Family is the springboard from where you launch yourself on the world and mother/daughter relationships are key. It practically goes without saying that relations between you and your Mum are going to have an impact on your life and whether the relationship is positive or a bit of a challenge, this can come to the fore when you are planning your wedding day. So what are the blessings and what are the things to work around when you're engaged and ready to start planning?!
1.Family politics No matter what size your family, there are always politics and weddings seem, somehow to bring these out into full view. I think the key here is your Mum is an ally, she knows the family history and should be able to steer you through the potential pitfalls when talking about seating plans (don't sit Uncle Jack next to Granny Thompson etc) and invitations. She's likely to know who will come, and who won't, who needs to sit close to the front and who will be perfectly happy to just be there. With a bit of luck your Mum is as excited as you and will hopefully be a massive help in navigating the way through the fun of family politics!
2.Inviting who? Invitations and seating plans are the tricky bit if you ask me and no matter how understanding your Mum is about this being you and your fiancé’s day, she will have opinions on the guest list. So, at the risk of offending and upsetting your dear Mama and telling her she can't help or running away to elope, you will need to take her thoughts into account. And I don't mean everything, her friends from work don't have to be invited unless you have a particularly strong desire for them to be there. Use the evening reception as a bargaining option and especially if numbers are tight for the day time you can suggest that your Mum's friends could come along after the ceremony. Your Mum is not actually trying to take over, she's just going to be proud of her daughter and will want to show off how fab you look.

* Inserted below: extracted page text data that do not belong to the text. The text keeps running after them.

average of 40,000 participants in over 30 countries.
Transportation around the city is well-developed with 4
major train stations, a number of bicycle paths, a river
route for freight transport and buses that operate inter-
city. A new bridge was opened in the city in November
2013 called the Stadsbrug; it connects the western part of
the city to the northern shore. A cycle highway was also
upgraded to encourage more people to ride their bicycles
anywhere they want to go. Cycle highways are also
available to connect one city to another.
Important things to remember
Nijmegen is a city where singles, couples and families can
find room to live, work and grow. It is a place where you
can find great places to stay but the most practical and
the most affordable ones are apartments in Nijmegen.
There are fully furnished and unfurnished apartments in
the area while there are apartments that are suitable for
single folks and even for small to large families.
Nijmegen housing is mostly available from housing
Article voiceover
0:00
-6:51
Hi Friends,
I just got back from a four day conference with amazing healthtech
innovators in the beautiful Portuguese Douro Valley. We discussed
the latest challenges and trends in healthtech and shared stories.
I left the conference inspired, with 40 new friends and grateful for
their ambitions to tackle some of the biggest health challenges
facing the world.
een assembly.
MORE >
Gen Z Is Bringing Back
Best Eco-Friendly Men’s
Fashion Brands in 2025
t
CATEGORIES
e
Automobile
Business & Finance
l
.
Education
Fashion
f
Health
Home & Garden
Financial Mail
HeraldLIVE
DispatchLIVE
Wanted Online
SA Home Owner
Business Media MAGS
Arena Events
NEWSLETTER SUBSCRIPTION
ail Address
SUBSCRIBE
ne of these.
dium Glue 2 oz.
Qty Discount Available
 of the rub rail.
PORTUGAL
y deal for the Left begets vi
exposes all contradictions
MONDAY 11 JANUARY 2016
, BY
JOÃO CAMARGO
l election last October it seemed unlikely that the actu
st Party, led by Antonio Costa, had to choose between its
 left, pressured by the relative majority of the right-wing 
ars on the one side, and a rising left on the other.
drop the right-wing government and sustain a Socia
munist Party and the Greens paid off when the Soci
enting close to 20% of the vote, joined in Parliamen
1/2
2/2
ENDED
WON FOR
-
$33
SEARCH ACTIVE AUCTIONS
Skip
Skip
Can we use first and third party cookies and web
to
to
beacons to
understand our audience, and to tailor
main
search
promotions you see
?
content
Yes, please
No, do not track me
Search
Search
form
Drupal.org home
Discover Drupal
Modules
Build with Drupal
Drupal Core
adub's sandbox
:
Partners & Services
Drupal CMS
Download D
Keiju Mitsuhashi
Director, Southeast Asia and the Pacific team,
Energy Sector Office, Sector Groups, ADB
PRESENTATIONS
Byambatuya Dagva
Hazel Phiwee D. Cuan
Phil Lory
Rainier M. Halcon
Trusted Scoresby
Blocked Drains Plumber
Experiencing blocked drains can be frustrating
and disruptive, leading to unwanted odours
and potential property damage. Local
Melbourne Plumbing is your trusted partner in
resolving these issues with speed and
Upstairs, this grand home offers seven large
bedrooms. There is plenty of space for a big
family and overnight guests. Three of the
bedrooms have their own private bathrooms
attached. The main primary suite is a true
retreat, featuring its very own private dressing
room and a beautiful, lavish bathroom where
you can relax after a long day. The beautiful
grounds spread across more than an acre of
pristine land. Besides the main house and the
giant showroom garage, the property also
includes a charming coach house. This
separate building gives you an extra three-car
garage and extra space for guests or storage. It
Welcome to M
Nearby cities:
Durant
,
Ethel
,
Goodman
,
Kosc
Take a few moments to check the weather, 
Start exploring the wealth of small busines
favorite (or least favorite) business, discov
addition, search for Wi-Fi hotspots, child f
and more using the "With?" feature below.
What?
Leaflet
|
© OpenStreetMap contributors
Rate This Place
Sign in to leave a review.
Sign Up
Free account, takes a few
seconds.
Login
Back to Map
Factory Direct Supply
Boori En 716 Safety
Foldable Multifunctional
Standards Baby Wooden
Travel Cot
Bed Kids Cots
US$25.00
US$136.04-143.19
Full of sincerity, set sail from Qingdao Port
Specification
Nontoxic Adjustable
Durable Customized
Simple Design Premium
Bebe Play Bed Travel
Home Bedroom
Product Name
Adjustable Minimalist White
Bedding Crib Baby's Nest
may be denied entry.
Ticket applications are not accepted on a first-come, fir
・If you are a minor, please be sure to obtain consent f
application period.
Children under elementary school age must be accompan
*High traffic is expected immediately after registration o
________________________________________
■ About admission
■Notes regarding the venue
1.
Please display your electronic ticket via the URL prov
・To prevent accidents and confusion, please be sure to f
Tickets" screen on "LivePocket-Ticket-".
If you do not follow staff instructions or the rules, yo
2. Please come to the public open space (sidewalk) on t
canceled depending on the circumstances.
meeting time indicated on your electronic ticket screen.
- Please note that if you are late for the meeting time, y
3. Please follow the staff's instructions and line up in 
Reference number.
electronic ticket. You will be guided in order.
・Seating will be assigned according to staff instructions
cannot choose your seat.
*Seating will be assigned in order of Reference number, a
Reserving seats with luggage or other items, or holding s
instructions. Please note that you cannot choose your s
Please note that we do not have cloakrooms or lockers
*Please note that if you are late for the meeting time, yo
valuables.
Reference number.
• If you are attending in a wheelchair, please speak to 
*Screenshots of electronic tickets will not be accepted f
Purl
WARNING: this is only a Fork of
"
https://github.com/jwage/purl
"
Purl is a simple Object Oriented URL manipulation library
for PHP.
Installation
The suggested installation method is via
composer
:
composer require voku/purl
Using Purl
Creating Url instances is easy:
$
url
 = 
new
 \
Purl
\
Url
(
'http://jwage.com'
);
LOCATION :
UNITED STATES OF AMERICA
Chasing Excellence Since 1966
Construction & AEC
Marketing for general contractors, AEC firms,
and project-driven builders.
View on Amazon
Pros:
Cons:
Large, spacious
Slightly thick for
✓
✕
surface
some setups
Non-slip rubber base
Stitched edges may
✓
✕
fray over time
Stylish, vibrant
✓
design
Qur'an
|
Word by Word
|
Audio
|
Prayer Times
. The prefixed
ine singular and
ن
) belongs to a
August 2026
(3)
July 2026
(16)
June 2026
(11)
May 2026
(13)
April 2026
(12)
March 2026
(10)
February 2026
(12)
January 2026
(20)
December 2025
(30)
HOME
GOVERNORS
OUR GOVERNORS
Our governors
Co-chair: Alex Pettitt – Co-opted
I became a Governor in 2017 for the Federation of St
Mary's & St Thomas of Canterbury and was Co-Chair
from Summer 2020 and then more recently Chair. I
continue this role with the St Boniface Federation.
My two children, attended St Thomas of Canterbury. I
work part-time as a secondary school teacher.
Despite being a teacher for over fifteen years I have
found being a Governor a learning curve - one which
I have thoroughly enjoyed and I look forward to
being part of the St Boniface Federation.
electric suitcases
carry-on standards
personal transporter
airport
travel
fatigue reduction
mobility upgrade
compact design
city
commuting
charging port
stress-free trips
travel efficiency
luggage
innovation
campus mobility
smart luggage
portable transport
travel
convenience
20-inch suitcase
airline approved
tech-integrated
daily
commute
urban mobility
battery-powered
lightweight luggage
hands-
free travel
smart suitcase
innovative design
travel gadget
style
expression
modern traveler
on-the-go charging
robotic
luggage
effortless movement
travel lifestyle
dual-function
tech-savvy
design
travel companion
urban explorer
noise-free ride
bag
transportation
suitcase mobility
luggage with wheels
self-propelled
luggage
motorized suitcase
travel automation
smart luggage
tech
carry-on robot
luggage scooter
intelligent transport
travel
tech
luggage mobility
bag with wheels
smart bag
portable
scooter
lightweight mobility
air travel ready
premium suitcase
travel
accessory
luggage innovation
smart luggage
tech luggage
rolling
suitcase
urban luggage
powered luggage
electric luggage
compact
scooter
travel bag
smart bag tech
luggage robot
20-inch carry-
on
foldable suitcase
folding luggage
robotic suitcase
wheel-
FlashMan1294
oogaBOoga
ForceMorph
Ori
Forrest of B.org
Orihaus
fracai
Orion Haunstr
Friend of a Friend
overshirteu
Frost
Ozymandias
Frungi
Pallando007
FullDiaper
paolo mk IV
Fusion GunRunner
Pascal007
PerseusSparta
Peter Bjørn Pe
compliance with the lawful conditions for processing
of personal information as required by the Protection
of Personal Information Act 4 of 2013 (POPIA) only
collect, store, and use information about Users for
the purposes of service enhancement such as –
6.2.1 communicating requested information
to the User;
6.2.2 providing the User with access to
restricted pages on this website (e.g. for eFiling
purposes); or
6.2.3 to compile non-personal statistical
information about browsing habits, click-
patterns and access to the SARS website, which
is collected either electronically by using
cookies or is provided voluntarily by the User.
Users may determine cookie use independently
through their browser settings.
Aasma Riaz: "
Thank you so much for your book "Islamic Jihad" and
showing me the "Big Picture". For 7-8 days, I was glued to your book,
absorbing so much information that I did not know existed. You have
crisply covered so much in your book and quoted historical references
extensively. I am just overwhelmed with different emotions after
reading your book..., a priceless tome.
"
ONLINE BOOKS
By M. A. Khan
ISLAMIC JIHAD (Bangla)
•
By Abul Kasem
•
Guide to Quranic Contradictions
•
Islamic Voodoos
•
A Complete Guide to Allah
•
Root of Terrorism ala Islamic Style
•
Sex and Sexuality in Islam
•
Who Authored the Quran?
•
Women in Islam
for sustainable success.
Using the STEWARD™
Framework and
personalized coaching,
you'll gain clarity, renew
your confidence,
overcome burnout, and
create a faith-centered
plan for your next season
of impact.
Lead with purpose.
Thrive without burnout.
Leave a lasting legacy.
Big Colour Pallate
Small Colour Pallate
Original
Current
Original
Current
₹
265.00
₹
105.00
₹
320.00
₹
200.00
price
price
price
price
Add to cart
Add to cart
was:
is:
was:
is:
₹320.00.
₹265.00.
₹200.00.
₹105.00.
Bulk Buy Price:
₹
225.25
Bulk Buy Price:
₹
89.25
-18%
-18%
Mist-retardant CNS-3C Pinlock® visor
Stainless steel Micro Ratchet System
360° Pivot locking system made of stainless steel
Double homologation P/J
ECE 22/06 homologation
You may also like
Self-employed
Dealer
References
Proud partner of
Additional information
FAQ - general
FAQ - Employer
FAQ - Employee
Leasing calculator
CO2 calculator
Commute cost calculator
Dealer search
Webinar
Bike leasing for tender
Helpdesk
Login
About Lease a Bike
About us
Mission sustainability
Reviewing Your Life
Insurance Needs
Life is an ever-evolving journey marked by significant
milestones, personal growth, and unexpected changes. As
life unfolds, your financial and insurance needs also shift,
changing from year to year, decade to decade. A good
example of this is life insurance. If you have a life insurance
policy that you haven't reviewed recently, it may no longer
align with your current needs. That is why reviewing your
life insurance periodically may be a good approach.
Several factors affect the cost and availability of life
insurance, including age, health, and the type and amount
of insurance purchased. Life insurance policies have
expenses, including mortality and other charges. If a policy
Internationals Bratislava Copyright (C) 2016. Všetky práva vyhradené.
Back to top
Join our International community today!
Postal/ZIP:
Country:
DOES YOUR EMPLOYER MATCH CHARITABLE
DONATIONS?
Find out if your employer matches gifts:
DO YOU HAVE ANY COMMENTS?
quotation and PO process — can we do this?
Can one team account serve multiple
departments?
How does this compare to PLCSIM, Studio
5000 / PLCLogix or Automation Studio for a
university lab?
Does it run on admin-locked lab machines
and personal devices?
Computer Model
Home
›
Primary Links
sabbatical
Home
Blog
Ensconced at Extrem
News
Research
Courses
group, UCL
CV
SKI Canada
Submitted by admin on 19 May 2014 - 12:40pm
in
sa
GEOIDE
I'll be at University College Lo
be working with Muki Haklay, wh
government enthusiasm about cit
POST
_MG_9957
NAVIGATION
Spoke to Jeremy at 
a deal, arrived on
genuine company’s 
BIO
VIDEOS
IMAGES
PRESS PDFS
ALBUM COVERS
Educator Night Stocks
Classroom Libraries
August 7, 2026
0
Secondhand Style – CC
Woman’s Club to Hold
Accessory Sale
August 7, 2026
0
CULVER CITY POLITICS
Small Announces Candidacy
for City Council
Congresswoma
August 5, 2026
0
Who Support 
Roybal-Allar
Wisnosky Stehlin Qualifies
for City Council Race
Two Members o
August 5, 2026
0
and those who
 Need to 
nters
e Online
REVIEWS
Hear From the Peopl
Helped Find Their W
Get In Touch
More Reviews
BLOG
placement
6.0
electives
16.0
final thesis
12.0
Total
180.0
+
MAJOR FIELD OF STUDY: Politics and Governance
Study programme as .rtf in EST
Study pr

3.Who's paying? This can have a major impact on wedding planning from picking the perfect wedding venue to the level of expense you can justify on your dress and all the trimmings. If your parents have a big involvement in the cost, and unless they have specifically said you can spend on whatever you like (lucky!), then you need to ask and involve them in the decision making.
4.Over involvement Has the phone been ringing off the hook with suggestions and ideas from your Mum ever since the ring went on your finger? Do you get randomly signed up for events and catalogues you never planned to see. Is your Mum behind a new level of taking-over-the-planning that you are not quite sure how to recover from? Relax, she's excited and you are suffering from Mother-of-the-bride syndrome! The best thing to do in a case of a seriously over-involved wedding planning Mum is to allocate the areas you do want her involved in and give her jobs so she feels included. This sounds terribly patronising but if you give her lots of wee jobs, she'll get caught up and involved in them to the extent that hopefully a few other things you want to do yourself will go under her Mum-radar!